Bu yazıda dünya ile kesinlikle ortak, fakat gerçekleşmesi kesinlikle bize bağlı o temel sorunlardan söz edeceğim. Bu konularda da karar sorumluluğu politikacılarda olsa bile, temelde içerikleri politik değil. Bunların ikisi kapıya dayanmış iklimsel kriz ve enerji krizi gibi yakın gelecekte ülkeyi sakat bırakacak evrensel gelişmelerdir. Üçüncü bileşen bunlara karşı ülkeyi hazırlayacak bilimsel programların hazırlanmasıdır. Dördüncüsü evrensel politik ortamın bu programın hazırlanmasında oynadığı roldür. Bu etkisi inkâr edilemeyecek ve iplerini Batılıların çektiği, bir kukla oyunudur. 1,5 milyar Müslüman bu söz ve tehdit sarmalının pençesindedir

Müslüman toplumlar 12. yüzyıldan bu yana birikmiş cehaletlerinden kurtulup bilimin kendi geleneklerini korumalarına yarayacak bir kalkan olduğunu öğrenemedikleri için, fakir, cahil ve sonuçta ekonomik olarak bağımlı statülerinden kurtulamıyorlar. Bunu Cezayir, Afganistan, Irak, Tunus, Libya, Mısır ve Suriye, Yemen, Sudan, Somali bağlamında izliyorsunuz.

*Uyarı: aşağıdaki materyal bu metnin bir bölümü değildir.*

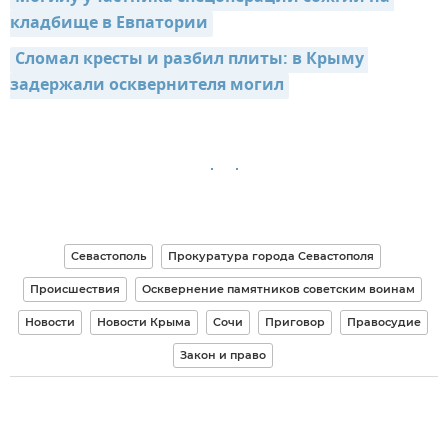
кладбище в Евпатории
Сломал кресты и разбил плиты: в Крыму 
задержали осквернителя могил
Севастополь
Прокуратура города Севастополя
Происшествия
Осквернение памятников советским воинам
Новости
Новости Крыма
Сочи
Приговор
Правосудие
Закон и право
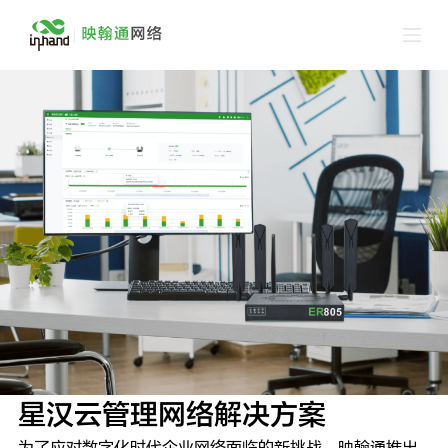
跳
过
内
容
星汉云管理网络解决方案
为了应对数字化时代企业网络面临的新挑战，映翰通推出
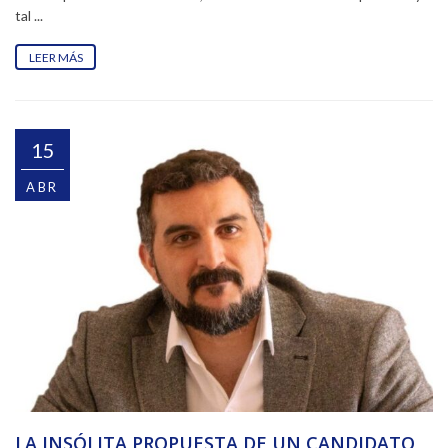
tal ...
LEER MÁS
15
ABR
LA INSÓLITA PROPUESTA DE UN CANDIDATO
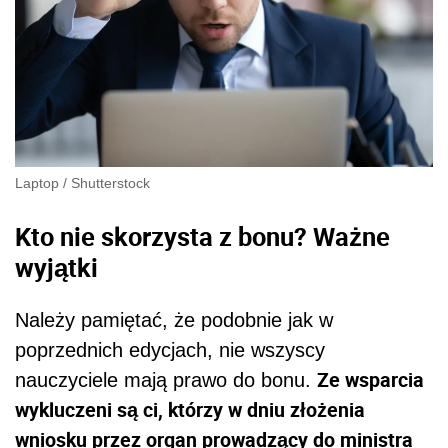
Laptop
/
Shutterstock
Kto nie skorzysta z bonu? Ważne
wyjątki
Należy pamiętać, że podobnie jak w
poprzednich edycjach, nie wszyscy
Ze wsparcia
nauczyciele mają prawo do bonu.
wykluczeni są ci, którzy w dniu złożenia
wniosku przez organ prowadzący do ministra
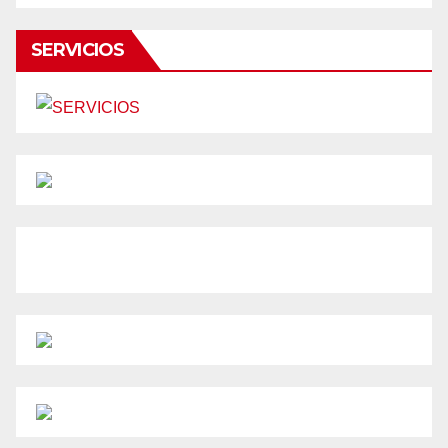
SERVICIOS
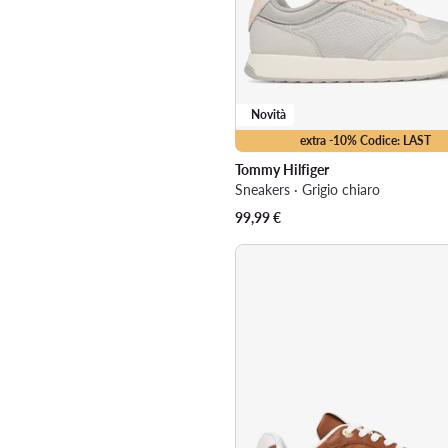
Novità
extra -10% Codice: LAST
Tommy Hilfiger
Sneakers · Grigio chiaro
99,99
€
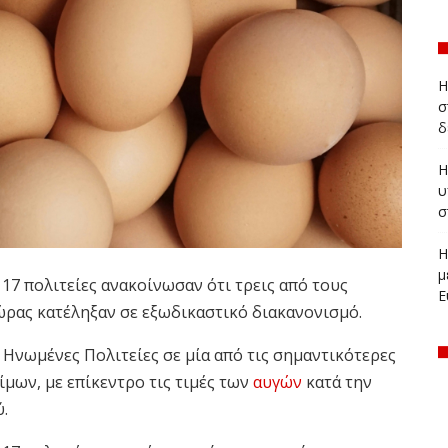
Η
σ
δ
Η
υ
σ
Η
μ
17 πολιτείες ανακοίνωσαν ότι τρεις από τους
Ε
ρας κατέληξαν σε εξωδικαστικό διακανονισμό.
Ηνωμένες Πολιτείες σε μία από τις σημαντικότερες
μων, με επίκεντρο τις τιμές των
αυγών
κατά την
.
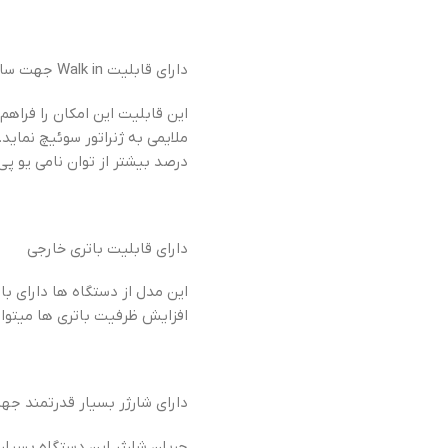
دارای قابلیت Walk in جهت سازگاری با ژنراتور
این قابلیت این امکان را فراهم 
درصد بیشتر از توان نامی یو پی 
دارای قابلیت باتری خارجی
این مدل از دستگاه ها دارای ب
افزایش ظرفیت باتری ها میتوان
دارای شارژر بسیار قدرتمند جه
جریان شارژر این دستگاه بسیار 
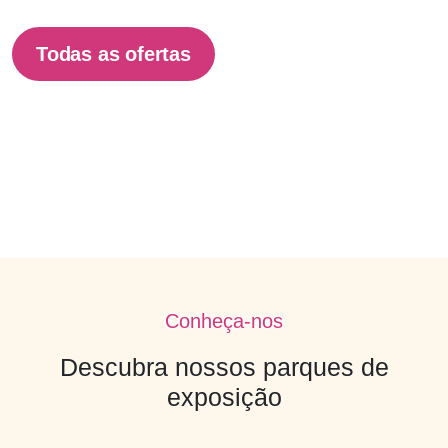
Todas as ofertas
Conheça-nos
Descubra nossos parques de
exposição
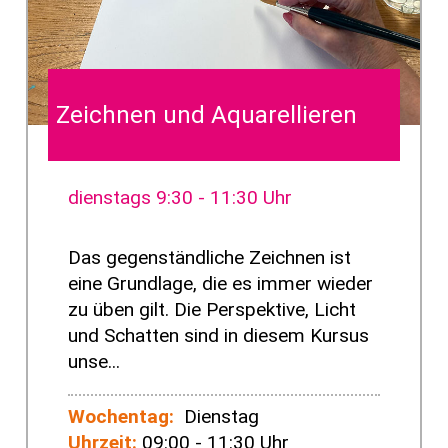
Zeichnen und Aquarellieren
dienstags 9:30 - 11:30 Uhr
Das gegenständliche Zeichnen ist
eine Grundlage, die es immer wieder
zu üben gilt. Die Perspektive, Licht
und Schatten sind in diesem Kursus
unse...
Wochentag:
Dienstag
Uhrzeit:
09:00 - 11:30 Uhr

Oysa İslam ülkeleri dışında, Hıristiyan ve Yahudi baskısı altında yaşayan toplum pek kalmadı. Batının İslam ortaçağ motiflerini kullanarak Müslüman toplumları kendi içlerinde birbirlerine düşürmek için beyin yıkaması iklim, enerji, fakirlik, cahillik gibi artık ölümcül olan konularda örgütlenmesine engel oluyor. Bu baş eğiş sömürge döneminde kurulmuş büyük bir sömürü sisteminin şekil değiştiren göstergesidir.

 

Tek dünya var

İletişim ve bilgi toplumunun dünya boyutunda örgütlenmesi, uluslararası ticaret ve ekonomik işbirliği, yaygınlaşan geç kapitalist sistemin evrensel bir alışveriş pazarı oluşturması, turizm, internet, sanayi ve ticaretin bilimi yönlendirmesi değişik oranlarda da olsa, tek bir dünya tanımlıyor. Bütün ülkelerin insanlarının birbirlerinden haberdar olduğu bir çağda yaşıyoruz. Ulusal dillerin, geleneklerin etkisi giderek azalıyor. Bilimsel düşüncenin ve sanayi ürünlerinin paylaşılması bağlamında tek bir dünya var. Dışarıda kalmak olanaksız.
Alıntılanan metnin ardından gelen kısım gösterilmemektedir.